J'aime bien son humour. Il ressemble un peu au mien. En fait, je l'aime bien ce garçon même si je le connais à peine. D'abord parce qu'il m'a sauvé deux fois grâce à ses soins miracles. Ensuite parce qu'il a couvert le meurtre que j'ai commis et enfin parce qu'il n'a pas l'air de me trouver monstrueuse après ce qu'il s'est passé. Peut-être que c'est la routine pour lui, ça me fait m'interroger sur les activités de mon père. Je sais qu'il a l'habitude de travailler dans des pays qui sont parfois instables. Peut-être qu'Aaron est un agent qui a l'habitude d'œuvrer sur ce genre d'opérations alors ce n'est pas un petit cas d'auto-défense qui va lui faire peur. Je devrais sans doute être apeurée à cette idée mais ce n'est pas le cas. Je me sens en sécurité avec lui. Peut-être est-ce parce qu'on a partagé un sac de couchage. Ce sont des choses qui rapprochent. Pour autant, je ne me laisse pas avoir. C'est un piège dans lequel il ne faut pas tomber : il tente de me faire rire pour éviter mes questions. Je lâche un petit ricanement mais ne me débine pas et reprend mon interrogatoire.

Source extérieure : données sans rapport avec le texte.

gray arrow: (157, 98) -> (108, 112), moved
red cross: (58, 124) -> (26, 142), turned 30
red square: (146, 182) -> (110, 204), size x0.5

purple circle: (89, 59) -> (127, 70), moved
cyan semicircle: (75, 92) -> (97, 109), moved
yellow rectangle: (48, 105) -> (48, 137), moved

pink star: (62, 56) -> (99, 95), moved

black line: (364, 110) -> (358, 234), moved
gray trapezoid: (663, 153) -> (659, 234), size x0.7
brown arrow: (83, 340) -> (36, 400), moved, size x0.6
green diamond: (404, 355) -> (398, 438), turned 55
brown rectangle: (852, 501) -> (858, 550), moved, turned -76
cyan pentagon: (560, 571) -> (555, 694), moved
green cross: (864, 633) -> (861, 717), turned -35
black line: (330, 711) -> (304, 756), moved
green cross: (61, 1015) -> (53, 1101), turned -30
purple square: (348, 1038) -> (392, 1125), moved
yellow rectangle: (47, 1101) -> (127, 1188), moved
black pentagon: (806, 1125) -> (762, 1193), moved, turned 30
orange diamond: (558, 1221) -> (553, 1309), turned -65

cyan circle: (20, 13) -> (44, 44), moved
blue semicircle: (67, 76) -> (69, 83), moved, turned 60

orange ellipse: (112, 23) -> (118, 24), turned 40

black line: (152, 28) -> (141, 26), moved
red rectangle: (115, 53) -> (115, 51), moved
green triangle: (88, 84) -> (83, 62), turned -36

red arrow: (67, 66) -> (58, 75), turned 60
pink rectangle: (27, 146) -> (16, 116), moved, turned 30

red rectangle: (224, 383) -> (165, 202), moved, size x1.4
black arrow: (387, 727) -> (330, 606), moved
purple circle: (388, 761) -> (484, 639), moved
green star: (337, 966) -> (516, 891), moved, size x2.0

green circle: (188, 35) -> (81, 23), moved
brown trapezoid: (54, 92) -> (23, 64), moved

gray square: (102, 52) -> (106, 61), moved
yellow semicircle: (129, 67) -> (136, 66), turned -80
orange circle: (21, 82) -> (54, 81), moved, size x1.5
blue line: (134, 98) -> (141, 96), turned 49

« Tu n'es pas un peu jeune pour travailler pour mon père ? »

Il ne répond pas et fronce les sourcils. C'est peut-être bon signe.

« Quel est ton rôle exactement ? »

Un nouveau froncement de sourcil, je commence à m'impatienter.

« C'est quoi ton nom de famille ? Tu viens d'où ? Tu as fait des études ? Qu'est-ce que tu feras une fois arrivé à Paris ? ... »

Je suis obligée de m'arrêter net. Après quelques grognements que j'ai pris pour un refus de réponse, Aaron se prend la tête dans les mains avant de commencer à saigner du nez.

« Qu'est-ce qu'il se pass...

— Arrête avec tes questions ! À chaque fois que j'y pense, ça me fait mal au crâne. Contente-toi de te dire que ton père t'a envoyé quelqu'un pour te protéger et profite du voyage. »

Je me sens stupide mais trouve sa réaction un peu disproportionnée. Il presse ses narines pour arrêter l'écoulement du sang. Je ne comprends pas comment mes questions peuvent lui faire un tel effet mais j'imagine que mimer un saignement serait complexe même pour mon ange gardien qui semble tout savoir faire alors ce doit être vrai. Finalement, j'ai plus de questions que de réponses mais je n'ose pas en poser une nouvelle. Que se passerait-il si je le faisait ? La tête d'Aaron exploserait-elle ?

Je l'observe à la dérobée et fait attention à son physique pour la première fois. Il est plus grand que moi, sportif et un peu plus âgé. J'imagine qu'il est majeur s'il travaille pour mon père. Il doit avoir vingt ans ou à peine plus. Ses traits sont si banals qu'on oublierait son visage cinq minutes après l'avoir vu : aucun signe distinctif, aucune imperfection ni beauté particulière. Il me laisse l'impression d'un homme témoin, comme s'il n'était qu'un prototype de base standardisé auquel on aurait ajouté aucune décoration ni fonctionnalité.